■ INSTRUCTIONS TO FOLLOW
Reproduce only the lines below from the line containing "et fonctions." to the line containing "くもたてわくじもん に ふせちょうのまるうわ", exactly as written, with both end lines kept. Omit the pictures.

■ MATERIAL FOR THIS EXERCISE
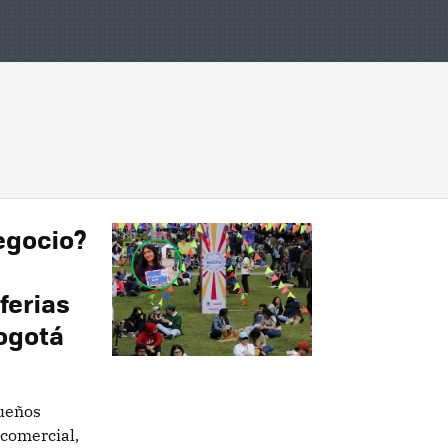
egocio?
ferias
ogotá
queños
comercial,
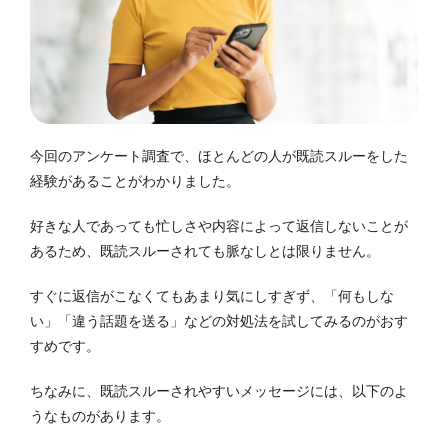
今回のアンケート調査で、ほとんどの人が既読スルーをした
経験があることがわかりました。
好きな人であっても忙しさや内容によって返信しないことが
あるため、既読スルーされても脈なしとは限りません。
すぐに返信がこなくてもあまり気にしすぎず、「何もしな
い」「違う話題を送る」などの対処法を試してみるのがおす
すめです。
ちなみに、既読スルーされやすいメッセージには、以下のよ
うなものがあります。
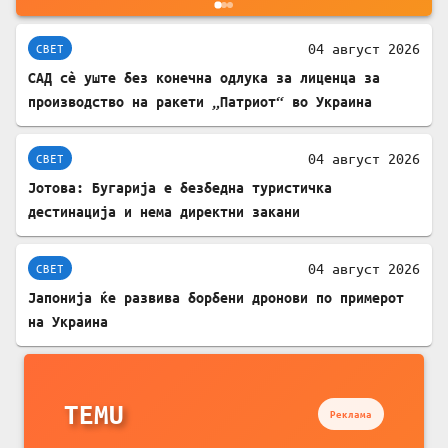
04 август 2026
СВЕТ
САД сè уште без конечна одлука за лиценца за
производство на ракети „Патриот“ во Украина
04 август 2026
СВЕТ
Јотова: Бугарија е безбедна туристичка
дестинација и нема директни закани
04 август 2026
СВЕТ
Јапонија ќе развива борбени дронови по примерот
на Украина
TEMU
Реклама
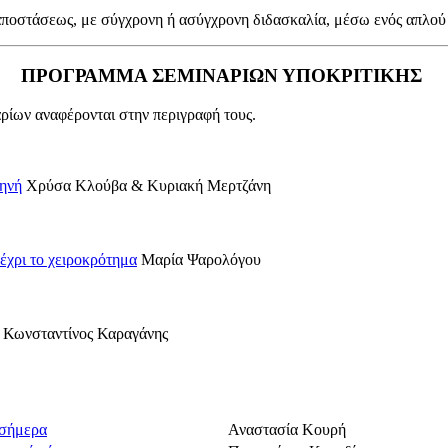
 αποστάσεως, με σύγχρονη ή ασύγχρονη διδασκαλία, μέσω ενός απλού
ΠΡΟΓΡΑΜΜΑ ΣΕΜΙΝΑΡΙΩΝ ΥΠΟΚΡΙΤΙΚΗΣ
ρίων αναφέρονται στην περιγραφή τους.
κηνή
Χρύσα Κλούβα & Κυριακή Μερτζάνη
χρι το χειροκρότημα
Μαρία Ψαρολόγου
Κωνσταντίνος Καραγάνης
 σήμερα
Αναστασία Κουρή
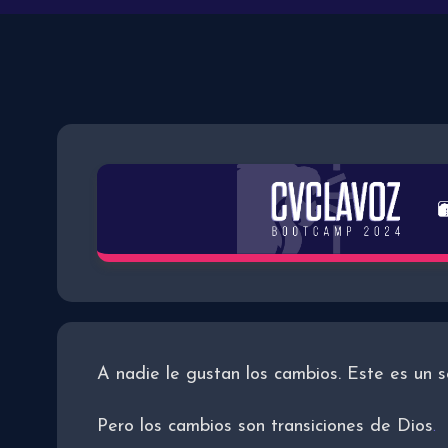
A nadie le gustan los cambios. Este es un se
Pero los cambios son transiciones de Dios
.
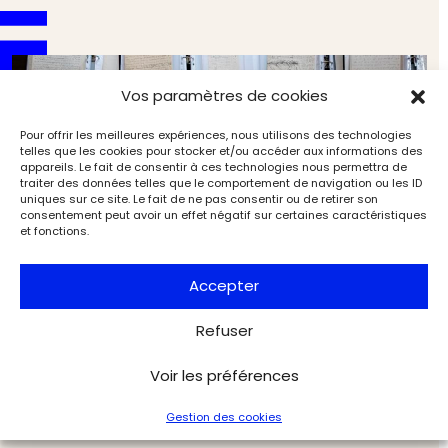
Vos paramètres de cookies
Pour offrir les meilleures expériences, nous utilisons des technologies
telles que les cookies pour stocker et/ou accéder aux informations des
appareils. Le fait de consentir à ces technologies nous permettra de
traiter des données telles que le comportement de navigation ou les ID
uniques sur ce site. Le fait de ne pas consentir ou de retirer son
consentement peut avoir un effet négatif sur certaines caractéristiques
et fonctions.
Accepter
Refuser
L’État cherche à acquérir deux fonds littéraires
majeurs pour la Bibliothèque nationale de France
Voir les préférences
Musées & Patrimoine
Exclu web Bibliophilie
Gestion des cookies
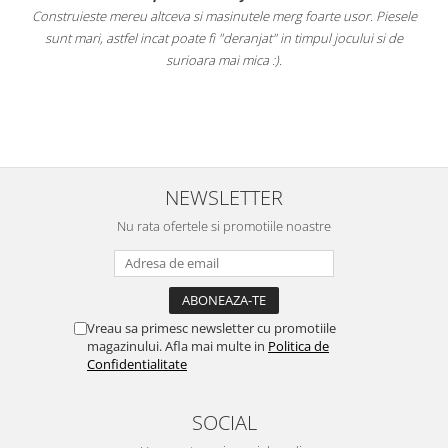
Construieste mereu altceva si masinutele merg foarte usor. Piesele
e
sunt mari, astfel incat poate fi "deranjat" in timpul jocului si de
A
a
surioara mai mica :).
i
NEWSLETTER
Nu rata ofertele si promotiile noastre
Vreau sa primesc newsletter cu promotiile
magazinului. Afla mai multe in
Politica de
Confidentialitate
SOCIAL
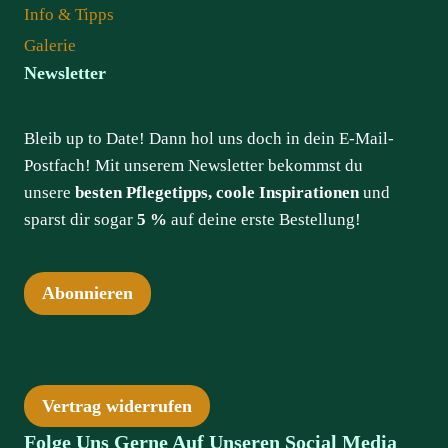
Info & Tipps
Galerie
Newsletter
Bleib up to Date! Dann hol uns doch in dein E-Mail-
Postfach! Mit unserem Newsletter bekommst du
unsere
besten Pflegetipps, coole Inspirationen
und
sparst dir sogar
5 %
auf deine erste Bestellung!
Abonnieren
Vertrag widerrufen
Folge Uns Gerne Auf Unseren Social Media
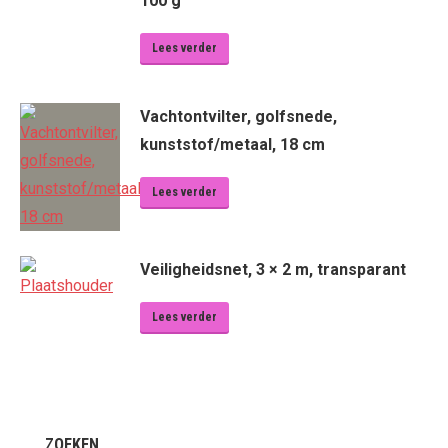
100 g
Lees verder
Vachtontvilter, golfsnede,
kunststof/metaal, 18 cm
Lees verder
Veiligheidsnet, 3 × 2 m, transparant
Lees verder
ZOEKEN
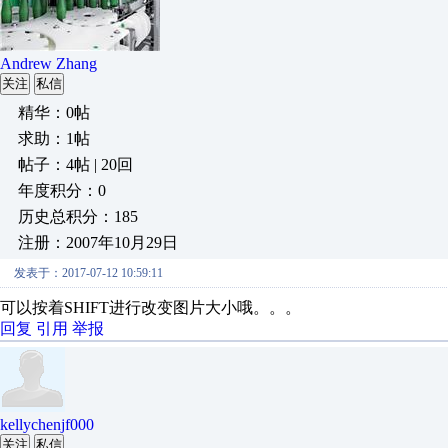
Andrew Zhang
关注
私信
精华：0帖
求助：1帖
帖子：4帖 | 20回
年度积分：0
历史总积分：185
注册：2007年10月29日
发表于：2017-07-12 10:59:11
可以按着SHIFT进行改变图片大小哦。。。
回复
引用
举报
kellychenjf000
关注
私信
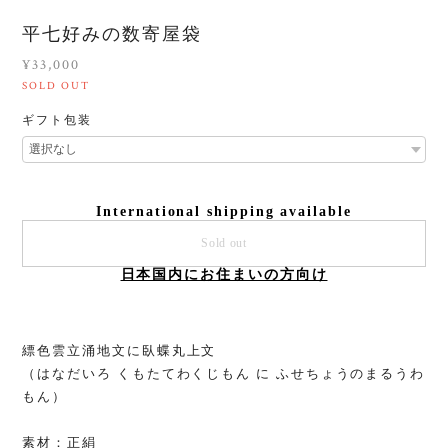
平七好みの数寄屋袋
¥33,000
SOLD OUT
ギフト包装
International shipping available
Sold out
日本国内にお住まいの方向け
縹色雲立涌地文に臥蝶丸上文
（はなだいろ くもたてわくじもん に ふせちょうのまるうわ
もん）
素材：正絹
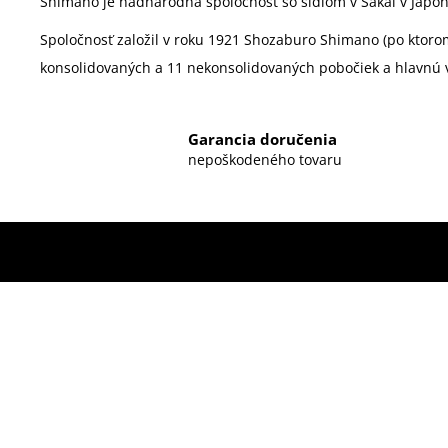
Shimano je nadnárodná spoločnosť so sídlom v Sakai v Japon
Spoločnosť založil v roku 1921
Shozaburo Shimano
(po ktoro
konsolidovaných a 11 nekonsolidovaných pobočiek a hlavnú v
Garancia doručenia
nepoškodeného tovaru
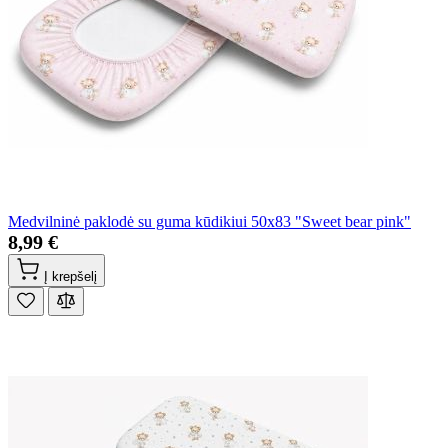
Medvilninė paklodė su guma kūdikiui 50x83 "Sweet bear pink"
8,99 €
Į krepšelį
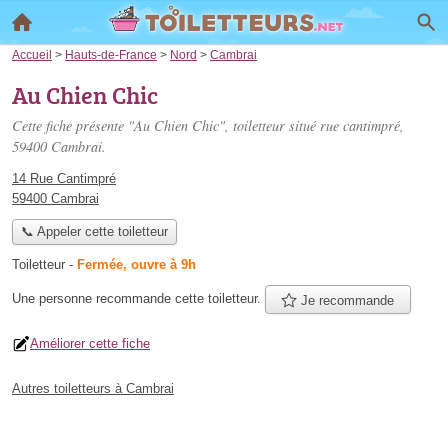
Accueil
>
Hauts-de-France
>
Nord
>
Cambrai
Au Chien Chic
Cette fiche présente "Au Chien Chic", toiletteur situé
rue cantimpré
,
59400 Cambrai.
14 Rue Cantimpré
59400 Cambrai
📞 Appeler cette toiletteur
Toiletteur
-
Fermée, ouvre à 9h
Une personne
recommande
cette toiletteur.
Je recommande
Améliorer cette fiche
Autres toiletteurs à Cambrai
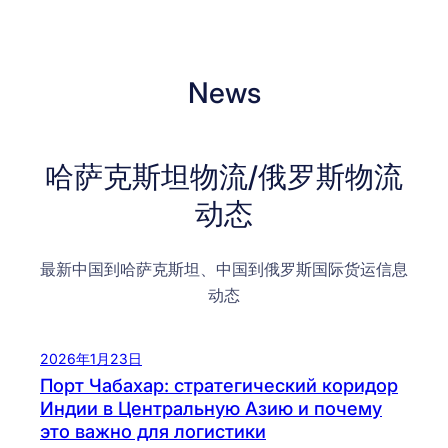
News
哈萨克斯坦物流/俄罗斯物流
动态
最新中国到哈萨克斯坦、中国到俄罗斯国际货运信息
动态
2026年1月23日
Порт Чабахар: стратегический коридор
Индии в Центральную Азию и почему
это важно для логистики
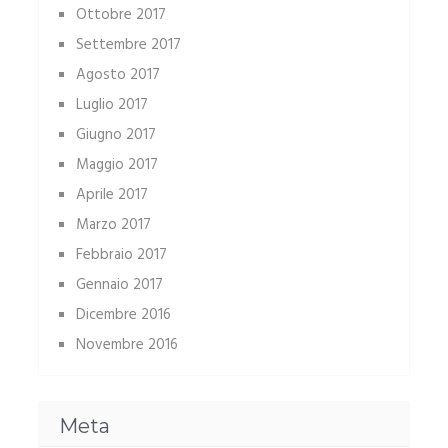
Ottobre 2017
Settembre 2017
Agosto 2017
Luglio 2017
Giugno 2017
Maggio 2017
Aprile 2017
Marzo 2017
Febbraio 2017
Gennaio 2017
Dicembre 2016
Novembre 2016
Meta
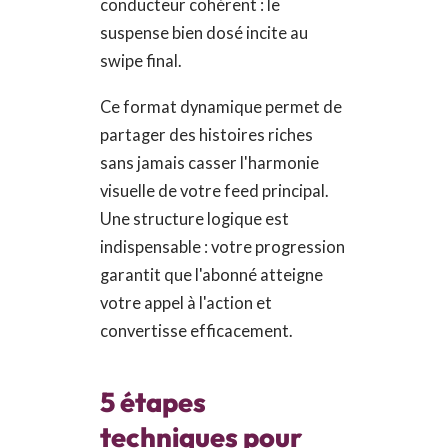
conducteur cohérent : le
suspense bien dosé incite au
swipe final.
Ce format dynamique permet de
partager des histoires riches
sans jamais casser l'harmonie
visuelle de votre feed principal.
Une structure logique est
indispensable : votre progression
garantit que l'abonné atteigne
votre appel à l'action et
convertisse efficacement.
5 étapes
techniques pour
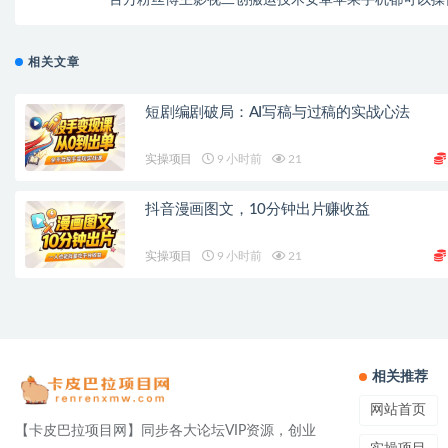
百万粉丝博主影视二创搬运技术安卓苹果手机都可以操
相关文章
短剧编剧破局：AI写稿与过稿的实战心法
实操项目
9 小时前
21
抖音漫画图文，10分钟出片赚收益
实操项目
9 小时前
21
相关推荐
网站首页
【卡皮巴拉项目网】同步各大论坛VIP资源，创业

■ EXERCISE SOLUTION
et fonctions.
Accepter
Refuser
L’État cherche à acquérir deux fonds littéraires
majeurs pour la Bibliothèque nationale de France
Voir les préférences
Musées & Patrimoine
Exclu web Bibliophilie
Gestion des cookies
Construieste mereu altceva si masinutele merg foarte usor. Piesele
e
sunt mari, astfel incat poate fi "deranjat" in timpul jocului si de
A
a
surioara mai mica :).
i
NEWSLETTER
Nu rata ofertele si promotiile noastre
Vreau sa primesc newsletter cu promotiile
magazinului. Afla mai multe in
Politica de
Confidentialitate
SOCIAL
Info & Tipps
Galerie
Newsletter
Bleib up to Date! Dann hol uns doch in dein E-Mail-
Postfach! Mit unserem Newsletter bekommst du
unsere
besten Pflegetipps, coole Inspirationen
und
sparst dir sogar
5 %
auf deine erste Bestellung!
Abonnieren
Vertrag widerrufen
Folge Uns Gerne Auf Unseren Social Media
100 g
Lees verder
Vachtontvilter, golfsnede,
kunststof/metaal, 18 cm
Lees verder
Veiligheidsnet, 3 × 2 m, transparant
Lees verder
ZOEKEN
Andrew Zhang
关注
私信
精华：0帖
求助：1帖
帖子：4帖 | 20回
年度积分：0
历史总积分：185
注册：2007年10月29日
发表于：2017-07-12 10:59:11
可以按着SHIFT进行改变图片大小哦。。。
回复
引用
举报
kellychenjf000
关注
私信
平七好みの数寄屋袋
¥33,000
SOLD OUT
ギフト包装
International shipping available
Sold out
日本国内にお住まいの方向け
縹色雲立涌地文に臥蝶丸上文
（はなだいろ くもたてわくじもん に ふせちょうのまるうわ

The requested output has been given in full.